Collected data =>
------------------------------------------------------------

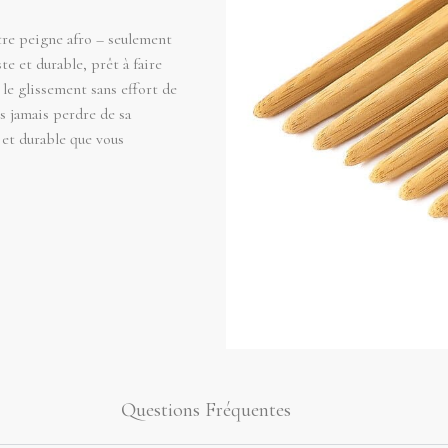
tre peigne afro – seulement
te et durable, prêt à faire
 le glissement sans effort de
s jamais perdre de sa
e et durable que vous
Questions Fréquentes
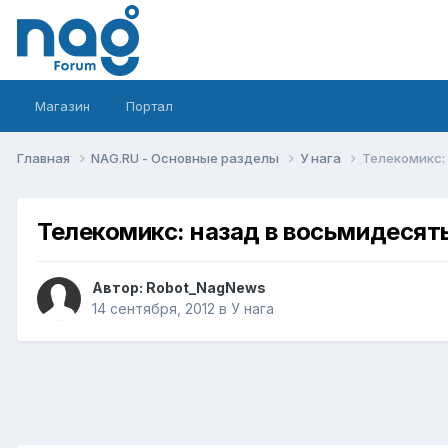
Магазин
Портал
Главная
NAG.RU - Основные разделы
У нага
Телекомикс:
Телекомикс: назад в восьмидесят
Автор:
Robot_NagNews
14 сентября, 2012
в
У нага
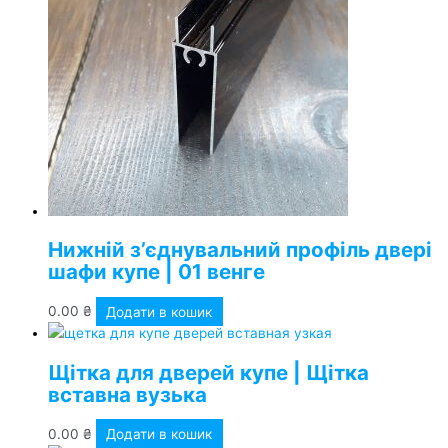
Нижній з’єднувальний профіль двері
шафи купе | 01 венге
0.00
₴
Додати в кошик
Щітка для дверей купе | Щітка
вставна вузька
0.00
₴
Додати в кошик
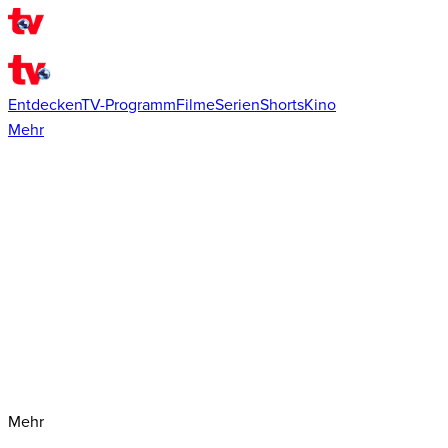
Entdecken
TV-Programm
Filme
Serien
Shorts
Kino
Mehr
Mehr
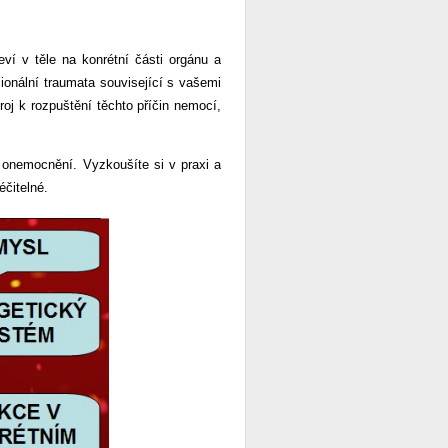
ví v těle na konrétní části orgánu a
onální traumata související s vašemi
j k rozpuštění těchto příčin nemocí,
 onemocnění. Vyzkoušíte si v praxi a
éčitelné.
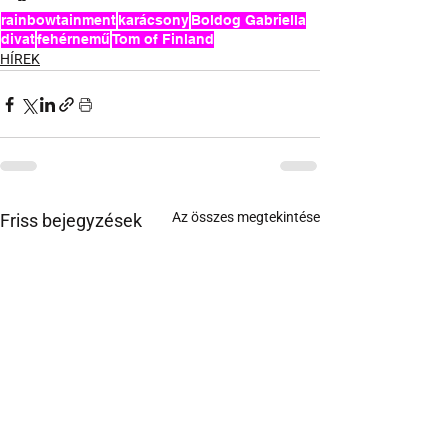
--
rainbowtainment
karácsony
Boldog Gabriella
divat
fehérnemű
Tom of Finland
HÍREK
Az összes megtekintése
Friss bejegyzések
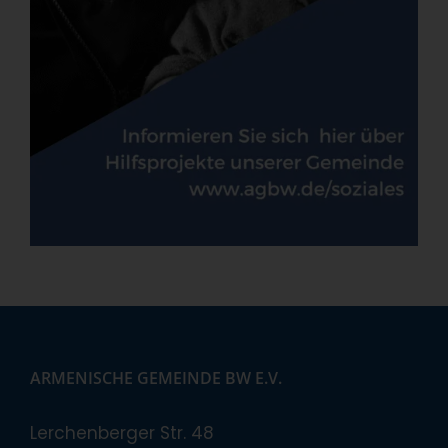
ARMENISCHE GEMEINDE BW E.V.
Lerchenberger Str. 48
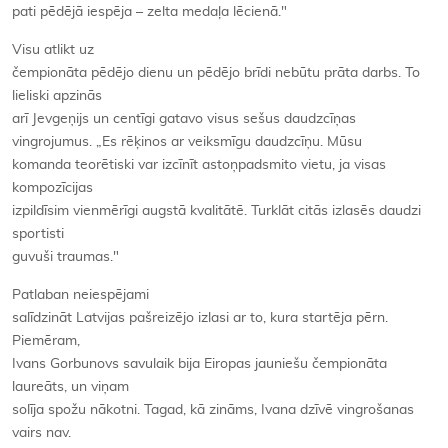
pati pēdējā iespēja – zelta medaļa lēcienā."
Visu atlikt uz
čempionāta pēdējo dienu un pēdējo brīdi nebūtu prāta darbs. To
lieliski apzinās
arī Jevgeņijs un centīgi gatavo visus sešus daudzcīņas
vingrojumus. „Es rēķinos ar veiksmīgu daudzcīņu. Mūsu
komanda teorētiski var izcīnīt astoņpadsmito vietu, ja visas
kompozīcijas
izpildīsim vienmērīgi augstā kvalitātē. Turklāt citās izlasēs daudzi
sportisti
guvuši traumas."
Patlaban neiespējami
salīdzināt Latvijas pašreizējo izlasi ar to, kura startēja pērn.
Piemēram,
Ivans Gorbunovs savulaik bija Eiropas jauniešu čempionāta
laureāts, un viņam
solīja spožu nākotni. Tagad, kā zināms, Ivana dzīvē vingrošanas
vairs nav.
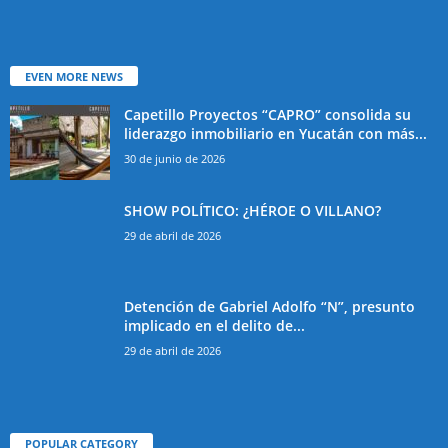
EVEN MORE NEWS
Capetillo Proyectos “CAPRO” consolida su
liderazgo inmobiliario en Yucatán con más...
30 de junio de 2026
SHOW POLÍTICO: ¿HÉROE O VILLANO?
29 de abril de 2026
Detención de Gabriel Adolfo “N”, presunto
implicado en el delito de...
29 de abril de 2026
POPULAR CATEGORY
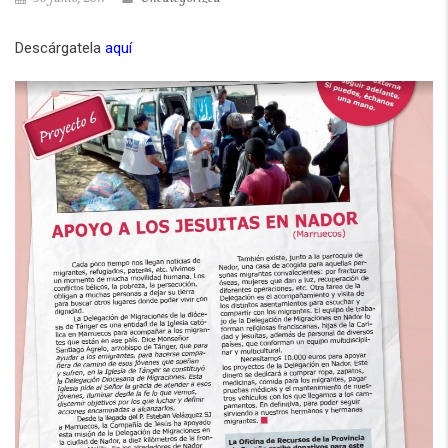
Descárgatela
aquí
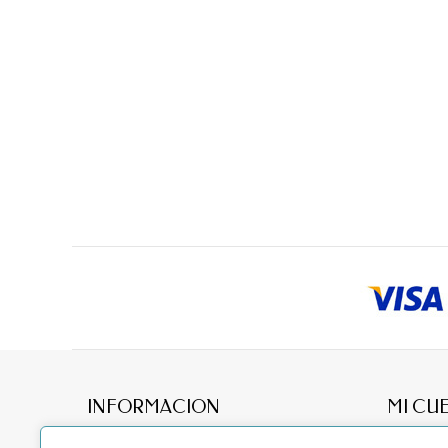
INFORMACION
MI CU
Acerca
Mis pedid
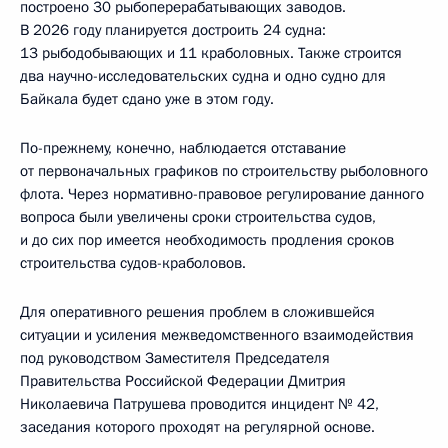
построено 30 рыбоперерабатывающих заводов.
В 2026 году планируется достроить 24 судна:
13 рыбодобывающих и 11 краболовных. Также строится
два научно-исследовательских судна и одно судно для
Байкала будет сдано уже в этом году.
По-прежнему, конечно, наблюдается отставание
от первоначальных графиков по строительству рыболовного
флота. Через нормативно-правовое регулирование данного
вопроса были увеличены сроки строительства судов,
и до сих пор имеется необходимость продления сроков
строительства судов-краболовов.
Для оперативного решения проблем в сложившейся
ситуации и усиления межведомственного взаимодействия
под руководством Заместителя Председателя
Правительства Российской Федерации Дмитрия
Николаевича Патрушева проводится инцидент № 42,
заседания которого проходят на регулярной основе.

------------------------------------------------------------

Requirement => Copy all of the data above exactly. Leave out every picture.

Task response =>
tre peigne afro – seulement
te et durable, prêt à faire
 le glissement sans effort de
s jamais perdre de sa
e et durable que vous
Questions Fréquentes
Магазин
Портал
Главная
NAG.RU - Основные разделы
У нага
Телекомикс:
Телекомикс: назад в восьмидесят
Автор:
Robot_NagNews
14 сентября, 2012
в
У нага
Нижній з’єднувальний профіль двері
шафи купе | 01 венге
0.00
₴
Додати в кошик
Щітка для дверей купе | Щітка
вставна вузька
0.00
₴
Додати в кошик
Entdecken
TV-Programm
Filme
Serien
Shorts
Kino
Mehr
Mehr
ví v těle na konrétní části orgánu a
onální traumata související s vašemi
j k rozpuštění těchto příčin nemocí,
 onemocnění. Vyzkoušíte si v praxi a
éčitelné.
--
rainbowtainment
karácsony
Boldog Gabriella
divat
fehérnemű
Tom of Finland
HÍREK
Az összes megtekintése
Friss bejegyzések
ARMENISCHE GEMEINDE BW E.V.
Lerchenberger Str. 48
pati pēdējā iespēja – zelta medaļa lēcienā."
Visu atlikt uz
čempionāta pēdējo dienu un pēdējo brīdi nebūtu prāta darbs. To
lieliski apzinās
arī Jevgeņijs un centīgi gatavo visus sešus daudzcīņas
vingrojumus. „Es rēķinos ar veiksmīgu daudzcīņu. Mūsu
komanda teorētiski var izcīnīt astoņpadsmito vietu, ja visas
kompozīcijas
izpildīsim vienmērīgi augstā kvalitātē. Turklāt citās izlasēs daudzi
sportisti
guvuši traumas."
Patlaban neiespējami
salīdzināt Latvijas pašreizējo izlasi ar to, kura startēja pērn.
Piemēram,
Ivans Gorbunovs savulaik bija Eiropas jauniešu čempionāta
laureāts, un viņam
solīja spožu nākotni. Tagad, kā zināms, Ivana dzīvē vingrošanas
vairs nav.
EVEN MORE NEWS
Capetillo Proyectos “CAPRO” consolida su
liderazgo inmobiliario en Yucatán con más...
30 de junio de 2026
SHOW POLÍTICO: ¿HÉROE O VILLANO?
29 de abril de 2026
Detención de Gabriel Adolfo “N”, presunto
implicado en el delito de...
29 de abril de 2026
POPULAR CATEGORY
Descárgatela
aquí
INFORMACION
MI CU
Acerca
Mis pedid
построено 30 рыбоперерабатывающих заводов.
В 2026 году планируется достроить 24 судна:
13 рыбодобывающих и 11 краболовных. Также строится
два научно-исследовательских судна и одно судно для
Байкала будет сдано уже в этом году.
По-прежнему, конечно, наблюдается отставание
от первоначальных графиков по строительству рыболовного
флота. Через нормативно-правовое регулирование данного
вопроса были увеличены сроки строительства судов,
и до сих пор имеется необходимость продления сроков
строительства судов-краболовов.
Для оперативного решения проблем в сложившейся
ситуации и усиления межведомственного взаимодействия
под руководством Заместителя Председателя
Правительства Российской Федерации Дмитрия
Николаевича Патрушева проводится инцидент № 42,
заседания которого проходят на регулярной основе.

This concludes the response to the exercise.